El programa ofrecido resultó, sin duda, luminoso y transfigurador: conformado por Cielo bajo, de la madrileña Rosa García Ascot, y el Concierto para flauta y arpa de Mozart, con la presencia, de nuevo, de Richard Strauss y sus poemas sinfónicos Don Juan, op. 20 y Muerte y transfiguración, op. 24, estuvo dirigido por Pablo González, y se rindió homenaje al recuerdo de Armando Alfonso, recientemente fallecido y quien ocupó el podio del conjunto insular desde 1968 a 1985 como segundo director en su historia.

Cielo bajo es una pieza breve de su multidisciplinar autora marcada por la exquisitez y originalidad de sus melodías, merecedora de mayor difusión y que representa una auténtica novedad en la producción femenina en el noble arte de la composición, tan carente de ellas, o menospreciadas secularmente. La obra evoca motivos naturales y bucólicos ejecutados por una orquesta reducida al efecto, y que no planteó mayores problemas interpretativos, combinando sencillez con pulcritud sonora.
El Concierto para flauta y arpa en do mayor de Mozart, protagonizados por Clara Andrada y Magdalena Hoffman constituyó un momento de elegancia clásica y luminosidad, y si bien el maestro González parece encontrarse más a gusto en el repertorio romántico y post-romántico de mayores volúmenes sonoros, no le fue a la zaga la dirección de esta original composición, acreditando un sobrado conocimiento de la partitura y un trabajo exquisito con los profesores. Ambas solistas ofrecieron una sólida conjunción y empaste, particularmente en el Andantino, así como un virtuosismo fuera de toda duda en toda la ejecución, destacando asimismo el complicado Rondo final, que resolvieron en plena armonía con la orquesta y la batuta.

La segunda parte del programa fue íntegramente ocupada por dos poemas sinfónicos de Richard Strauss, continuando la profusión de repertorio tardo-romántico, sin duda, iniciativa del director principal invitado, quien manifiesta en sus habituales charlas iniciales un evidente entusiasmo por el mismo.
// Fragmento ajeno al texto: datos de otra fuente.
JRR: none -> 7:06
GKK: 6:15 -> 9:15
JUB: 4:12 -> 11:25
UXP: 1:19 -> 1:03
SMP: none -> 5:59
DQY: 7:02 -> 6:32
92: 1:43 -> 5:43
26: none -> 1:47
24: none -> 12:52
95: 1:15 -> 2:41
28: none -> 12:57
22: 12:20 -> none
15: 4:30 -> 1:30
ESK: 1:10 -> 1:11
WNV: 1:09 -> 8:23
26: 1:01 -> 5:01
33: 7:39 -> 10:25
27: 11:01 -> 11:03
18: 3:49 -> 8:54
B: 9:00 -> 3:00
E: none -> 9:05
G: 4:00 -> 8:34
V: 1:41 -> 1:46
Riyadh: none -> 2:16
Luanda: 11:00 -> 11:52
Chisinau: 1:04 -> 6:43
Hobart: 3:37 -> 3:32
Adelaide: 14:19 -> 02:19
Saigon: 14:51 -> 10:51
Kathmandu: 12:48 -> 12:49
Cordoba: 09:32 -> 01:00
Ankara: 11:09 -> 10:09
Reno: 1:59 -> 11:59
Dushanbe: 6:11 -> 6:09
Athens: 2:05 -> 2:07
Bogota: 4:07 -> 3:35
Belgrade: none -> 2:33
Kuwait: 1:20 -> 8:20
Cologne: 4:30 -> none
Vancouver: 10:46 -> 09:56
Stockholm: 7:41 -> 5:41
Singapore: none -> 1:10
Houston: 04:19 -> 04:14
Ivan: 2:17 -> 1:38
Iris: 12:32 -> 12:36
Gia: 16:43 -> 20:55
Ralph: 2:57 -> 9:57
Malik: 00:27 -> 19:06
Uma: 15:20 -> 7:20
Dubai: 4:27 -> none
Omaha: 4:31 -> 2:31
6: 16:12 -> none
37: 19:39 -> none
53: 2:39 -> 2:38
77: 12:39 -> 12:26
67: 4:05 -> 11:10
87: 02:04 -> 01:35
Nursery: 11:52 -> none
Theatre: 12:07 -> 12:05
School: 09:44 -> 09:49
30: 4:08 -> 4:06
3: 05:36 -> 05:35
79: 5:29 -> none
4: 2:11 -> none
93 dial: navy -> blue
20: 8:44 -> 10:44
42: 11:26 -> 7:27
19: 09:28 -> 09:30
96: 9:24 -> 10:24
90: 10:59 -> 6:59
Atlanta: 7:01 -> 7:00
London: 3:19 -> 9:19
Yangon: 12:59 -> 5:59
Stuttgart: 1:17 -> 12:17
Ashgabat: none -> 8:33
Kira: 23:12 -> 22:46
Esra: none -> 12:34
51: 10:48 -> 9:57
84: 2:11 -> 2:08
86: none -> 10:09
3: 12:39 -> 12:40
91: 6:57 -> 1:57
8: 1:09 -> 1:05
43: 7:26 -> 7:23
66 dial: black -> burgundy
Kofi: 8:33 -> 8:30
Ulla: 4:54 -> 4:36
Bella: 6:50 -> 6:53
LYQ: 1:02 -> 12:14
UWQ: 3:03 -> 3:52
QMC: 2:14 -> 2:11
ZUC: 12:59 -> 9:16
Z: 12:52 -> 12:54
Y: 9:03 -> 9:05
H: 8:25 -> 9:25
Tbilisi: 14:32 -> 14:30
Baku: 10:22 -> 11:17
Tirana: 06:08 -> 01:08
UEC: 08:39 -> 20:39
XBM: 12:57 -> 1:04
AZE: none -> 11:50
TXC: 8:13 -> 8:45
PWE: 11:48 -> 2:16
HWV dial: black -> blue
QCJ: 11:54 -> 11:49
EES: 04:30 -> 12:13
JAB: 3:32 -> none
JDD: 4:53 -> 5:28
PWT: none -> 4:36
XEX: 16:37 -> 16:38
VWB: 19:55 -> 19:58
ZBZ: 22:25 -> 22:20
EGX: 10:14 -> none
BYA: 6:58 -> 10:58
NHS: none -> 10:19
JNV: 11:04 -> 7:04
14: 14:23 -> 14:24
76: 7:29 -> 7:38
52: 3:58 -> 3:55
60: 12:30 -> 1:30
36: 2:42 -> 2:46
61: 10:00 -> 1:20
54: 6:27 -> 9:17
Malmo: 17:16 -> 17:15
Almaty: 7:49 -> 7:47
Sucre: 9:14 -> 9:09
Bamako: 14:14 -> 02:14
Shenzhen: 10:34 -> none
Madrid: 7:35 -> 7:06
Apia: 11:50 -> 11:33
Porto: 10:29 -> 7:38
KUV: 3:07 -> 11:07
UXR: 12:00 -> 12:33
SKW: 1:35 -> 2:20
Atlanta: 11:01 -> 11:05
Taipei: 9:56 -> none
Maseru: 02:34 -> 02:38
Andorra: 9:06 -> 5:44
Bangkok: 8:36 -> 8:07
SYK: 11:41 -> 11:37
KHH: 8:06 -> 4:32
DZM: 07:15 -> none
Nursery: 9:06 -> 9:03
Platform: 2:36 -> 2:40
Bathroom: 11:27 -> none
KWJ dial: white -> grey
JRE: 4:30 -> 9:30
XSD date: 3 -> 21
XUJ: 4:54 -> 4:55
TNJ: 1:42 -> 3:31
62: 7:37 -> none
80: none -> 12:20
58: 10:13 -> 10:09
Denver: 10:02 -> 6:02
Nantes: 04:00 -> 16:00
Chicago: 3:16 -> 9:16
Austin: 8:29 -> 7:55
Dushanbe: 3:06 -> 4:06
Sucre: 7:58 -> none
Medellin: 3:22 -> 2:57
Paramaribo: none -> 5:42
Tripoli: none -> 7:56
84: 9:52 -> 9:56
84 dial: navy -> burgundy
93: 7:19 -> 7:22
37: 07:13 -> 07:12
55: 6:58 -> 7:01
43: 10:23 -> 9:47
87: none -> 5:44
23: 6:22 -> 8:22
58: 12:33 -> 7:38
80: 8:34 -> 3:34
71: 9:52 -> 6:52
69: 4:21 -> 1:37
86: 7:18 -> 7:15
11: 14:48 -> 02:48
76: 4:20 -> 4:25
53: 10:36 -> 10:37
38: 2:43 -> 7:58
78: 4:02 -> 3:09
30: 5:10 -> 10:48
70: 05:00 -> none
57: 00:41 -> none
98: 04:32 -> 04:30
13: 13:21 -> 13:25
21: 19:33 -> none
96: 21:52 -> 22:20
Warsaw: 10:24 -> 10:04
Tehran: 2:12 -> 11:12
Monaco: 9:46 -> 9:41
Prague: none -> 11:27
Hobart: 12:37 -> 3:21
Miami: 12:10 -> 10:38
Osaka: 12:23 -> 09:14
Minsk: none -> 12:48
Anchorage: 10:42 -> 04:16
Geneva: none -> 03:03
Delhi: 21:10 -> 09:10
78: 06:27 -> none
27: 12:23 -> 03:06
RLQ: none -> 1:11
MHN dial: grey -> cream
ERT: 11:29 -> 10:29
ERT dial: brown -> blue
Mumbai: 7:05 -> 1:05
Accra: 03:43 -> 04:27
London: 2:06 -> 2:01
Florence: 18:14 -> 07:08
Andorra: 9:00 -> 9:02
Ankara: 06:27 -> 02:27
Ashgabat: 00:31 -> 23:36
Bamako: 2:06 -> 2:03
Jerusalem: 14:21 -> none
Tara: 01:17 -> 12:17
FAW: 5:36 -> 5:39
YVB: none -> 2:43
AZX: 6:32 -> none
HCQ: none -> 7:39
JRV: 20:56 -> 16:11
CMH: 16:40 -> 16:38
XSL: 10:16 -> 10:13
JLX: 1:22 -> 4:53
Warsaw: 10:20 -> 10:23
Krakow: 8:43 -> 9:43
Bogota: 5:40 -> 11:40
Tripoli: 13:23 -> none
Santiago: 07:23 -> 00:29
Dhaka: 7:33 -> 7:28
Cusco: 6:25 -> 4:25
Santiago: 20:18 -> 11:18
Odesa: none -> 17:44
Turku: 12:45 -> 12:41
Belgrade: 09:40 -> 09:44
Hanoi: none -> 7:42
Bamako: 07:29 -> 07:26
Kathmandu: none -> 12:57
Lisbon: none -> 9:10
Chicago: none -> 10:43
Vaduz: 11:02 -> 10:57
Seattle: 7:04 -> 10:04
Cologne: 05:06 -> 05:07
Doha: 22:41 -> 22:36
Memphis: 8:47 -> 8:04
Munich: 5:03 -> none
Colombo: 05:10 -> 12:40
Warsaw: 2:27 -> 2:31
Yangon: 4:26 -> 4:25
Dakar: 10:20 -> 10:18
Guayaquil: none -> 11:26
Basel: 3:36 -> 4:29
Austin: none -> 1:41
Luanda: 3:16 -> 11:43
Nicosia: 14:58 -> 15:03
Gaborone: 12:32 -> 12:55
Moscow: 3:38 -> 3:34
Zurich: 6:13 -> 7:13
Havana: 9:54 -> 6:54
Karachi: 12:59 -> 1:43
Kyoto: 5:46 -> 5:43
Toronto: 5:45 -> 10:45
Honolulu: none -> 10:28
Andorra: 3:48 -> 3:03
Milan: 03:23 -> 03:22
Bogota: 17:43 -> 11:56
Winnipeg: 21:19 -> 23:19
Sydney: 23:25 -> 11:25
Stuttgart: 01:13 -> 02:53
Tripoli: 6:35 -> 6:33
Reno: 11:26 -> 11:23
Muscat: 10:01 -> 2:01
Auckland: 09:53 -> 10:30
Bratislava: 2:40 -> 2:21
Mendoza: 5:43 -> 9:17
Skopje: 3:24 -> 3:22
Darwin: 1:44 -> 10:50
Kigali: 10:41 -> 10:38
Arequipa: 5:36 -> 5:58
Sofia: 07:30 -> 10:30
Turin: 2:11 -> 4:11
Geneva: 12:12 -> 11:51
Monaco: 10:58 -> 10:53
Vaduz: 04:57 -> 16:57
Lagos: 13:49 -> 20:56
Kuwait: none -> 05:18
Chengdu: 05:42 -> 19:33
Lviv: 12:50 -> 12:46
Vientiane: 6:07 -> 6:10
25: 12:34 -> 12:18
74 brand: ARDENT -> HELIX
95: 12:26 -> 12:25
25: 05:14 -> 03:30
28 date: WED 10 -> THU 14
Esta forma musical, en el caso de Strauss, supone una recreación evocadora de la temática elegida, no un relato de los hechos, y da fe de ello este Don Juan, cuyas aventuras amorosas inspiraron desde Mozart a Lord Byron y Lenau, (la versión de este último resulta a la postre fuente de inspiración de la presente) y con múltiples interpretaciones de las mismas. Estructurada libremente en forma de sonata, y pese a su temprana escritura por un Strauss de apenas 25 años, la versión ofrecida incidió en los leitmotiv que la trufan, especialmente el de las continuas conquistas amorosas y el desencanto final que llevan a la muerte al pícaro sevillano. Destacaron trompas y vientos en su innegable protagonismo, ofreciendo una versión redonda, de gran claridad expositiva en el complicado desarrollo melódico, reiterando la afinidad de Pablo González con el repertorio.

En la misma línea, Muerte y transfiguración, muy cercana en el tiempo a la anterior, recrea el final de la vida de un artista con sus recuerdos, la transición en este mundo y el deceso final, argumentados musicalmente con una apabullante emotividad y estructurada en cuatro partes: desde la enfermedad, los recuerdos de sueños incumplidos y el final de la vida. Todo ello fue llevado al oyente con igual finura y limpieza tanto en los momentos apabullantes representativos del clímax de una vida, como en los más delicados e íntimos alusivos al final de la misma. Nuevamente, los vientos y la madera acreditaron encontrarse en un momento de gracia, ampliamente agradecido por el numeroso público, cerrando de forma brillante una estupenda velada de recuerdos y emociones encontradas.